» **Work instructions**: Search the data below for "stopper"; list each line that holds it.

Dataset items
- Opening Delimiter -

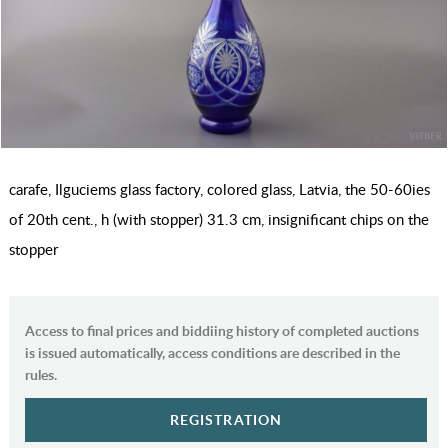
carafe, Ilguciems glass factory, colored glass, Latvia, the 50-60ies
of 20th cent., h (with stopper) 31.3 cm, insignificant chips on the
stopper
Access to final prices and biddiing history of completed auctions
is issued automatically, access conditions are described in the
rules.
REGISTRATION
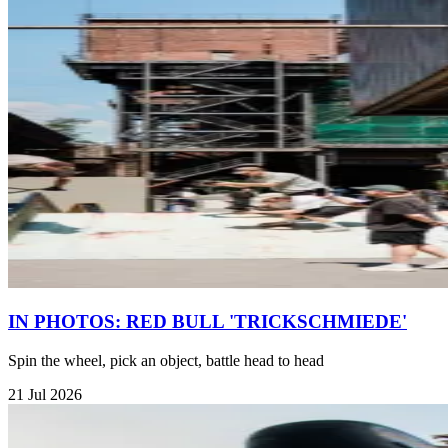
IN PHOTOS: RED BULL 'TRICKSCHMIEDE'
Spin the wheel, pick an object, battle head to head
21 Jul 2026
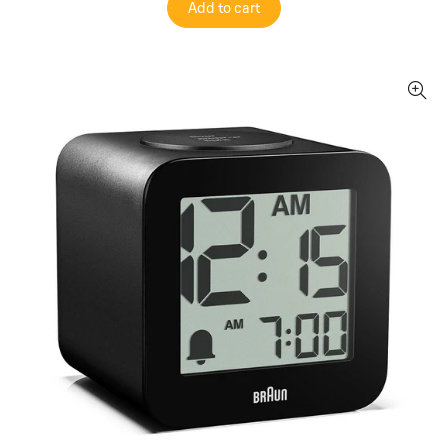
Add to cart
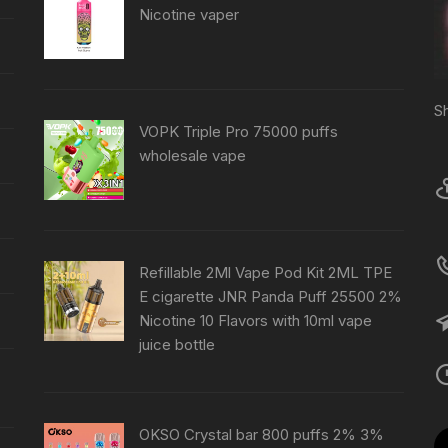
Nicotine vaper
S
VOPK Triple Pro 75000 puffs
wholesale vape
Refillable 2Ml Vape Pod Kit 2ML TPE
E cigarette JNR Panda Puff 25500 2%
Nicotine 10 Flavors with 10ml vape
juice bottle
OKSO Crystal bar 800 puffs 2% 3%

- Closing Delimiter -

» **Response below**:
of 20th cent., h (with stopper) 31.3 cm, insignificant chips on the
stopper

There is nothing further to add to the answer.